使ってみよう! Bing API/SDK

第19回使ってみよう! Bing API─⁠─jQuery編(1)

はじめに

これまでの連載では地図サービスのBing Maps関連のAPI/SDKを紹介してきましたが、今回はWebサイトの検索を可能にするBing APIを使ってみましょう。連載では網羅的にAPIを紹介するのではなく、JavaScriptのライブラリーのjQueryを使用して、APIの利用サンプルを紹介します。なお、jQueryについての説明は行いません。

Bing APIを利用すると、検索サービスのBingと同質の検索結果を得ることができます。ただし、Bingは日々 新たな機能が追加され、多様なサービスと連携しているため、APIの利用だけでは同等のものは作成できません。また、APIのアップデートは残念ながら長い間 更新されていません。そのため、現在のBingサービスと機能が一致していない部分もあります。一方、リクエスト数に上限がない[1]など特長がありますので、アプリケーション開発にうまく活用してみてください。

今回の内容は、使ってみよう! Windows Live SDK/API第25回で紹介しているLive Search API 2.0とも関連しています。Live Search APIは、Bingがリリースされる前に提供されていたAPIで、その内容は現在のBing APIとほぼ変わりありません。現在でも参考になると思いますので、より詳しく知りたい方は、こちらの記事とMSDN Libraryを参照してください。

Bing API

Bing APIでは、JSONXML形式、およびSOAPでの3種類の呼び出し方法が用意されています。今回はJavaScriptから利用が便利なJSON形式のデータを使用します。

APIによる情報の取得は、Webサイトの検索結果だけでなく、

  • モバイル向けのWebサイトの検索
  • 画像の検索
  • 動画の検索

なども可能です。

また、検索結果を改善や効果的にするために

  • キーワードの修正候補や
  • 関連キーワード

の取得もできます。

これら以外にも、ニュースやインスタントアンサーと呼ばれる百科事典などからの情報の検索、位置情報から電話帳検索、機械翻訳といった機能もBing APIで利用できます。ただし、日本・日本語では利用できなかったり、最新のBingサービスとAPIで提供されている機能に差異があったりします。

Application IDの作成

Bing APIを利用するにあたり、Application ID(AppID)を作成する必要があります。AppIDはAPI呼出し時に使用します。あらかじめ作成しておきましょう。これまでの連載で使用してきたBing Maps Keyとは異なりますので注意してください。

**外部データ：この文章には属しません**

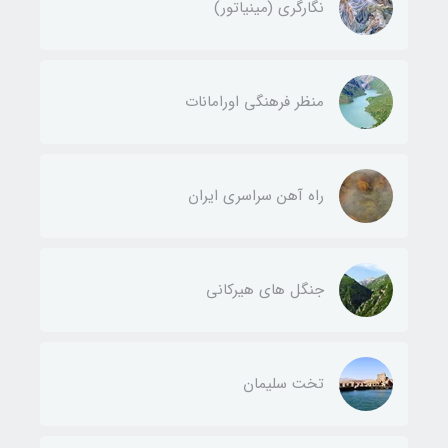
نگارگری (مینیاتور)
منظر فرهنگی اورامانات
راه آهن سراسری ایران
جنگل های هیرکانی
تخت سلیمان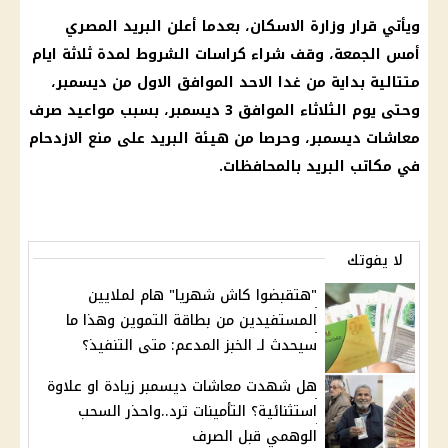
ويأتي
قرار
وزارة الاسكان
، بعدما أعلن
البريد المصري
أمس الجمعة، وقف شراء
كراسات الشروط
لمدة ثلاثة ايام
متتالية بداية من غدا الاحد الموافق الاول من ديسمبر،
وحتى يوم الثلاثاء الموافق 3 ديسمبر، بسبب
مواعيد صرف
معاشات
ديسمبر، وحرصا من هيئة
البريد
على منع الازدحام
في
مكاتب البريد
بالمحافظات.
لا يفوتك
"هتقبضوا كاش شهريا" هام لملايين
المستفيدين من بطاقة التموين وهذا ما
سيحدث لـ الخبز المدعم: متى التنفيذ؟
هل شهدت معاشات ديسمبر زيادة او علاوة
استثنائية؟ التأمينات ترد..واحذر السحب
الوهمي قبل الصرف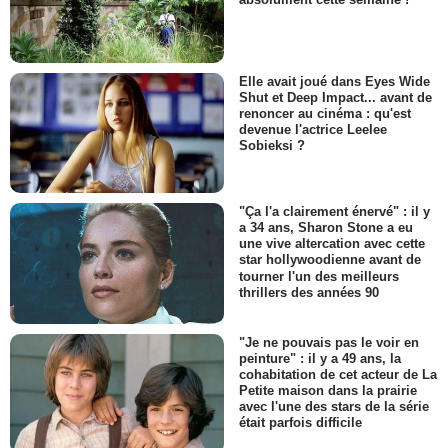
Elle avait joué dans Eyes Wide
Shut et Deep Impact... avant de
renoncer au cinéma : qu'est
devenue l'actrice Leelee
Sobieksi ?
"Ça l'a clairement énervé" : il y
a 34 ans, Sharon Stone a eu
une vive altercation avec cette
star hollywoodienne avant de
tourner l'un des meilleurs
thrillers des années 90
"Je ne pouvais pas le voir en
peinture" : il y a 49 ans, la
cohabitation de cet acteur de La
Petite maison dans la prairie
avec l'une des stars de la série
était parfois difficile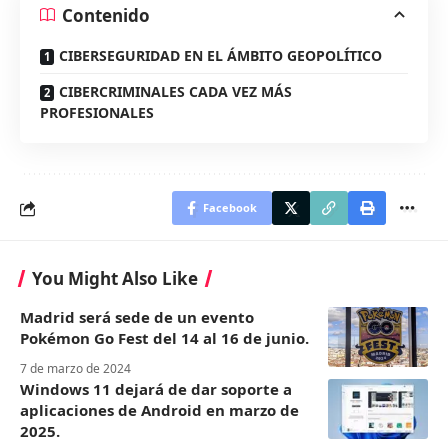
Contenido
CIBERSEGURIDAD EN EL ÁMBITO GEOPOLÍTICO
CIBERCRIMINALES CADA VEZ MÁS
PROFESIONALES
Facebook
You Might Also Like
Madrid será sede de un evento
Pokémon Go Fest del 14 al 16 de junio.
7 de marzo de 2024
Windows 11 dejará de dar soporte a
aplicaciones de Android en marzo de
2025.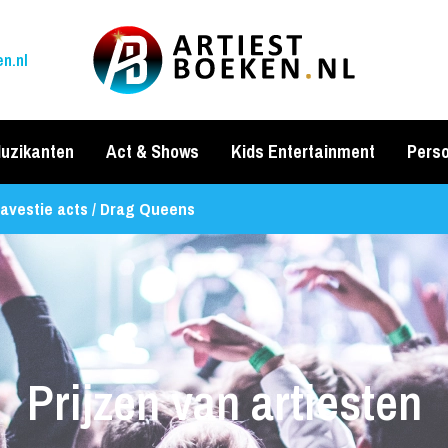
n.nl
uzikanten
Act & Shows
Kids Entertainment
Perso
avestie acts / Drag Queens
Prijzen van artiesten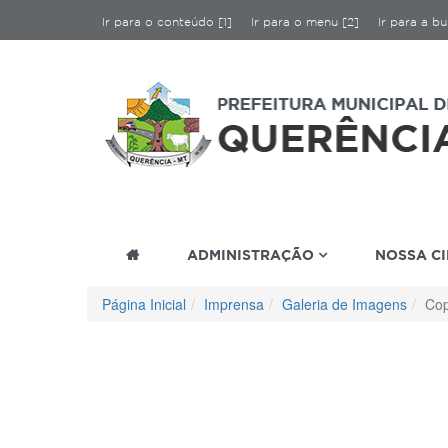
Ir para o conteúdo [1]
Ir para o menu [2]
Ir para a bu
ADMINISTRAÇÃO
NOSSA C
Página Inicial
Imprensa
Galeria de Imagens
Cop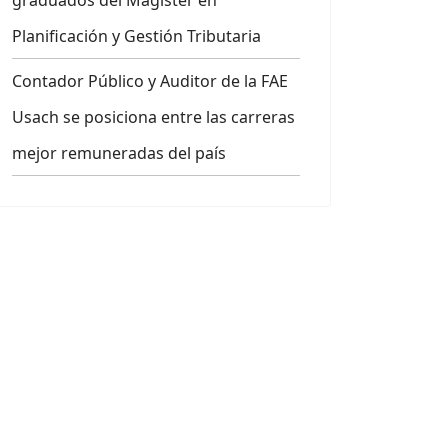
graduados del Magíster en
Planificación y Gestión Tributaria
Contador Público y Auditor de la FAE
Usach se posiciona entre las carreras
mejor remuneradas del país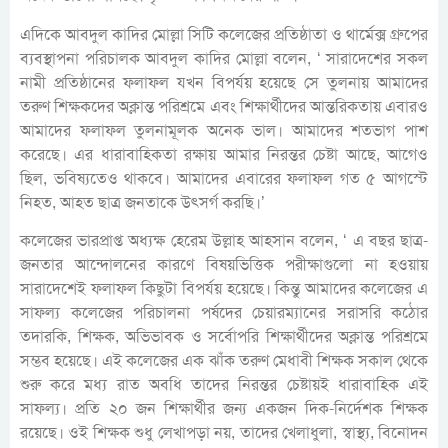
এদিকে আবদুল কাদির মোল্লা সিটি কলেজের প্রতিষ্ঠাতা ও থার্মেক্স গ্রুপের
ব্যবস্থাপনা পরিচালক আবদুল কাদির মোল্লা বলেন, ‘ সারাদেশের সকল
নামী প্রতিষ্ঠানের ফলাফল যখন বিপর্যয় হয়েছে সে তুলনায় আমাদের
তরুণ শিক্ষকদের অক্লান্ত পরিশ্রমে এবং শিক্ষার্থীদের আন্তরিকতায় এবারও
আমাদের ফলাফল তুলনামূলক অনেক ভাল। আমাদের শতভাগ পাশ
করেছে। এর ধারাবাহিকতা রক্ষায় আমার নিরন্তর চেষ্টা আছে, আগেও
ছিল, ভবিষ্যতেও থাকবে। আমাদের এবারের ফলাফল গত ৫ আগস্টে
নিহত, আহত ছাত্র জনতাকে উৎসর্গ করছি।’
কলেজের ভারপ্রাপ্ত অধ্যক্ষ হেরেম উল্লাহ আহসান বলেন, ‘ এ বছর ছাত্র-
জনতার আন্দোলনের কারণে বিষয়ভিত্তিক পরীক্ষাগুলো না হওয়ায়
সারাদেশেই ফলাফল কিছুটা বিপর্যয় হয়েছে। কিন্তু আমাদের কলেজের এ
সাফল্য কলেজের পরিচালনা পর্ষদের চেয়ারম্যানের সরাসরি কঠোর
তদারকি, শিক্ষক, অভিভাবক ও সর্বোপরি শিক্ষার্থীদের অক্লান্ত পরিশ্রমে
সম্ভব হয়েছে। এই কলেজের এক ঝাঁক তরুণ মেধাবী শিক্ষক সকাল থেকে
শুরু করে মধ্য রাত অবধি তাদের নিরন্তর চেষ্টায়ই ধারাবাহিক এই
সাফল্য। প্রতি ২০ জন শিক্ষার্থীর জন্য একজন দিক-নির্দেশক শিক্ষক
রয়েছে। ওই শিক্ষক শুধু লেখাপড়া নয়, তাদের খেলাধুলা, স্বাস্থ্য, বিনোদন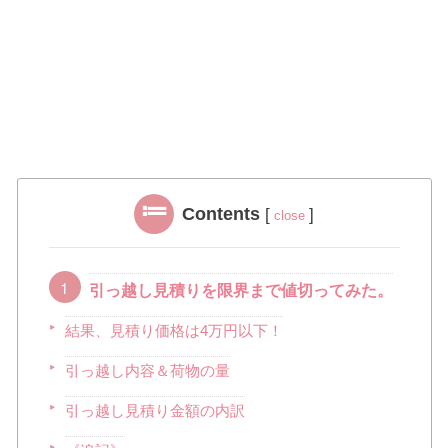
Contents
[
]
close
引っ越し見積りを限界まで値切ってみた。
結果、見積り価格は4万円以下！
引っ越し内容＆荷物の量
引っ越し見積り金額の内訳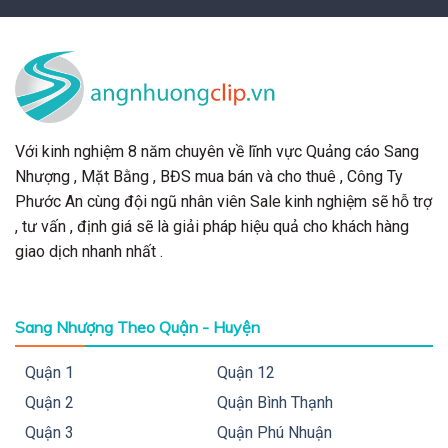
Với kinh nghiệm 8 năm chuyên về lĩnh vực Quảng cáo Sang
Nhượng , Mặt Bằng , BĐS mua bán và cho thuê , Công Ty
Phước An cùng đội ngũ nhân viên Sale kinh nghiệm sẽ hỗ trợ
, tư vấn , định giá sẽ là giải pháp hiệu quả cho khách hàng
giao dịch nhanh nhất .
Sang Nhượng Theo Quận - Huyện
Quận 1
Quận 12
Quận 2
Quận Bình Thạnh
Quận 3
Quận Phú Nhuận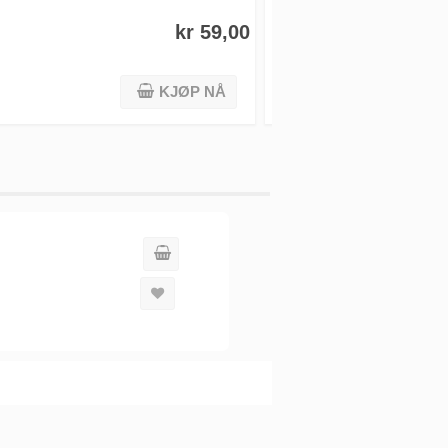
kr 59,00
KJØP NÅ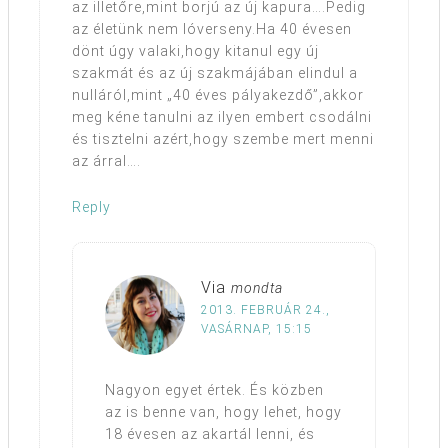
az illetőre,mint borjú az új kapura….Pedig
az életünk nem lóverseny.Ha 40 évesen
dönt úgy valaki,hogy kitanul egy új
szakmát és az új szakmájában elindul a
nulláról,mint „40 éves pályakezdő”,akkor
meg kéne tanulni az ilyen embert csodálni
és tisztelni azért,hogy szembe mert menni
az árral….
Reply
Via
mondta
2013. FEBRUÁR 24.,
VASÁRNAP, 15:15
Nagyon egyet értek. És közben
az is benne van, hogy lehet, hogy
18 évesen az akartál lenni, és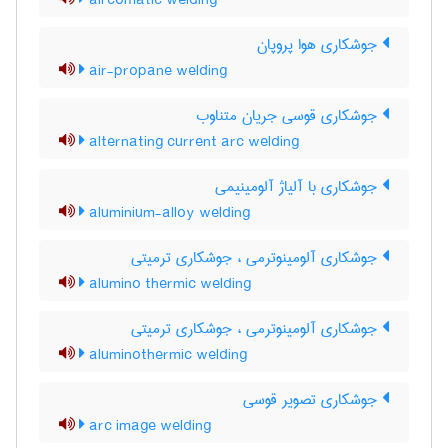
aircomatic welding
جوشکاری هوا پروپان
air-propane welding
جوشکاری قوسی جریان متناوب
alternating current arc welding
جوشکاری با آلیاژ آلومینیمی
aluminium-alloy welding
جوشکاری آلومینوترمی ، جوشکاری ترمیتی
alumino thermic welding
جوشکاری آلومینوترمی ، جوشکاری ترمیتی
aluminothermic welding
جوشکاری تصویر قوسی
arc image welding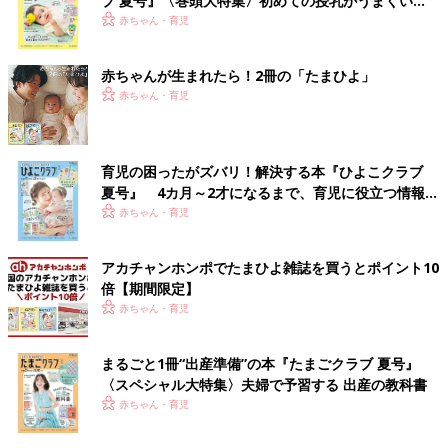
ブ 夏号』〈巻頭大特集〉初めての授乳がうまくい
く！ おっぱい・ミルクの基本と夏のトラブル 解決テ
赤ちゃん・育児
ク
赤ちゃんが生まれたら！2冊の「たまひよ」
赤ちゃん・育児
育児の困ったがズバリ！解決する本『ひよこクラブ
夏号』 4カ月～2才になるまで、育児に役立つ情報が
いっぱい！
赤ちゃん・育児
アカチャンホンポでたまひよ雑誌を買うとポイント10
倍【期間限定】
赤ちゃん・育児
まるごと1冊“出産準備”の本『たまごクラブ 夏号』
〈スペシャル大特集〉夫婦で予習する 出産の教科書
赤ちゃん・育児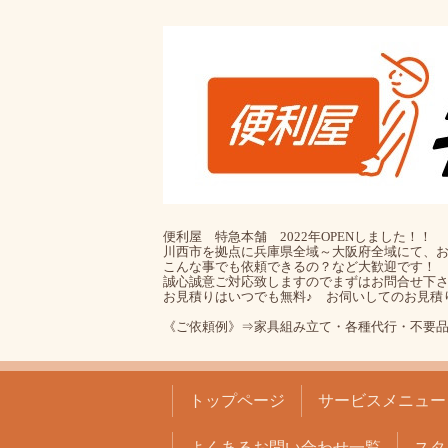
便利屋 特急本舗 2022年OPENしました！！
川西市を拠点に兵庫県全域～大阪府全域にて、お
こんな事でも依頼できるの？など大歓迎です！
誠心誠意ご対応致しますのでまずはお問合せ下
お見積りはいつでも無料♪ お伺いしてのお見積
《ご依頼例》⇒家具組み立て・各種代行・不要
トップページ
サービスメニュー
よくあるお問い合わせ一覧
スタ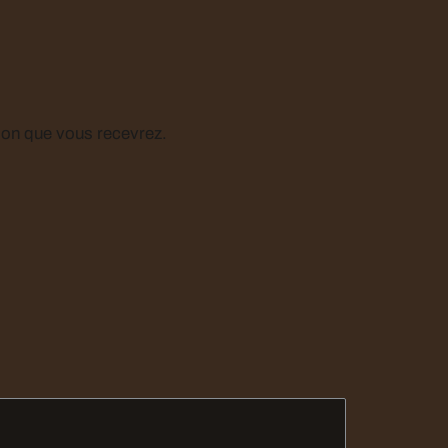
 blanc sur la proposition que vous recevrez.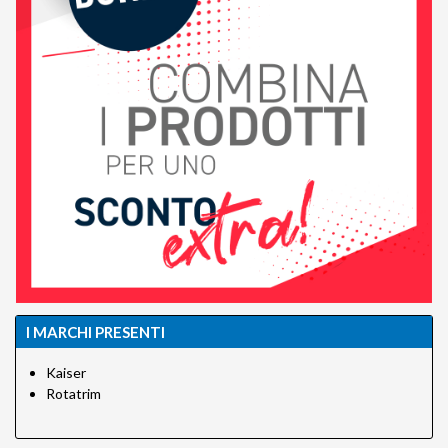
I MARCHI PRESENTI
Kaiser
Rotatrim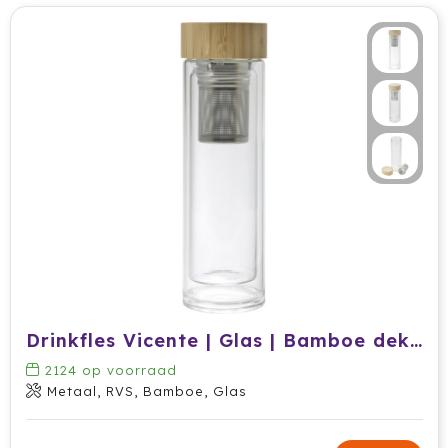
Secrid
Senator
Sitecom
Skross
Sols
Sony
Soxs
Drinkfles Vicente | Glas | Bamboe deksel | 420 ml
Sportlife
2124
op voorraad
Metaal, RVS, Bamboe, Glas
Sprout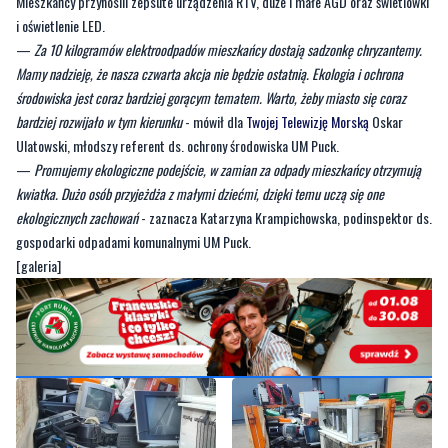
Mamy nadzieję, że nasza czwarta akcja nie będzie ostatnią. Ekologia i ochrona
środowiska jest coraz bardziej gorącym tematem. Warto, żeby miasto się coraz
bardziej rozwijało w tym kierunku
- mówił dla
Twojej Telewizję Morską
Oskar
Ulatowski, młodszy referent ds. ochrony środowiska UM Puck.
—
Promujemy ekologiczne podejście, w zamian za odpady mieszkańcy otrzymują
kwiatka. Dużo osób przyjeżdża z małymi dziećmi, dzięki temu uczą się one
ekologicznych zachowań
- zaznacza Katarzyna Krampichowska, podinspektor ds.
gospodarki odpadami komunalnymi UM Puck.
[galeria]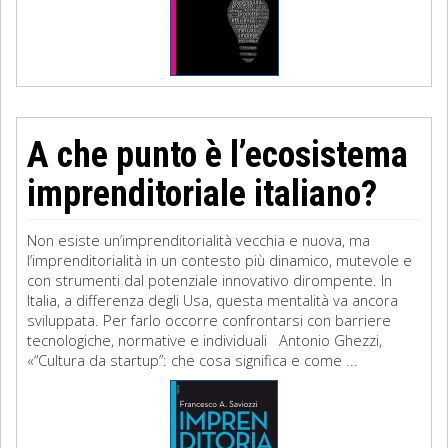
A che punto è l’ecosistema
imprenditoriale italiano?
Non esiste un’imprenditorialità vecchia e nuova, ma
l’imprenditorialità in un contesto più dinamico, mutevole e
con strumenti dal potenziale innovativo dirompente. In
Italia, a differenza degli Usa, questa mentalità va ancora
sviluppata. Per farlo occorre confrontarsi con barriere
tecnologiche, normative e individuali Antonio Ghezzi,
«“Cultura da startup”: che cosa significa e come ...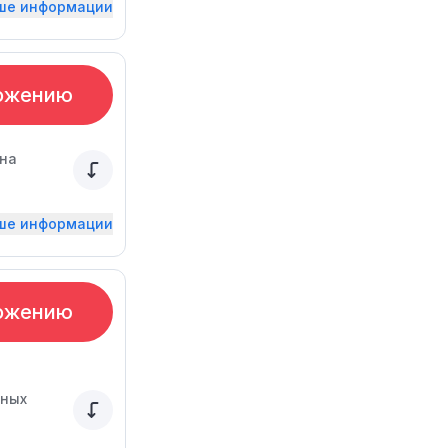
ьше информации
ожению
 на
ьше информации
ожению
чных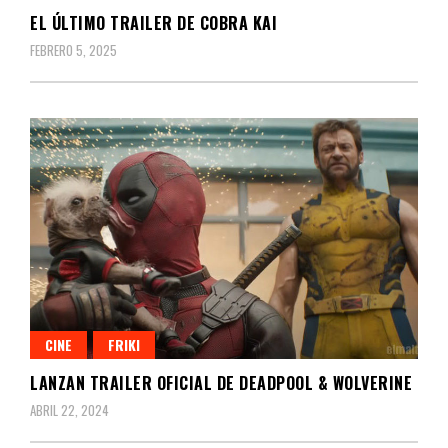
EL ÚLTIMO TRAILER DE COBRA KAI
FEBRERO 5, 2025
CINE
FRIKI
LANZAN TRAILER OFICIAL DE DEADPOOL & WOLVERINE
ABRIL 22, 2024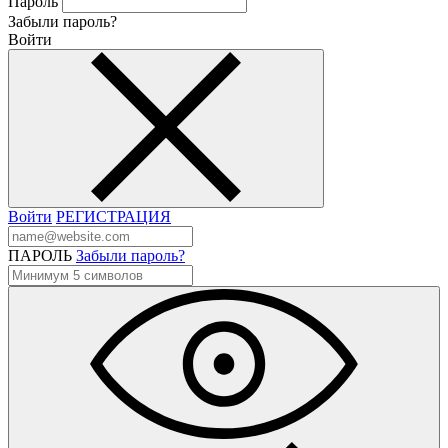
Пароль
Забыли пароль?
Войти
Войти
РЕГИСТРАЦИЯ
ПАРОЛЬ
Забыли пароль?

AppID作成は、Bing Developer Center図1にアクセスし、APIを利用するアプリケーションを登録することで行います。

図1 AppIDの作成
図1 AppIDの作成

必要な項目を入力し、利用規約を確認後、⁠Agree]ボタンをクリックし、AppIDを得られます。IDは16進数の文字列です。

Webサイトの検索

それでは、実際にAPIを呼び出してみましょう。APIの利用は非常に簡単です。JSON形式で検索結果を得る場合、次のようなURLにアクセスするだけです。

  • http://api.bing.net/json.aspx?
      AppId=AppId&
      Version=2.2&
      Market=ja-JP&
      Query=Windows&
      Sources=Web&
      Web.Count=2&
      Web.Offset=0

各パラメーターは次の通りです。

名前 説明
AppID AppID(必須)
Version APIのバージョン(現在は2.2)
Market 言語・地域の指定(en-USなど)
Query 検索クエリー(必須)
Sources 検索対象(必須)
Web, Image, Video, RelatedSearch, Spellなど
Web.Count 取得する件数(Webの場合、最大50)
Web.Offset 取得する位置(10の場合、結果の11番目から取得。最大1000)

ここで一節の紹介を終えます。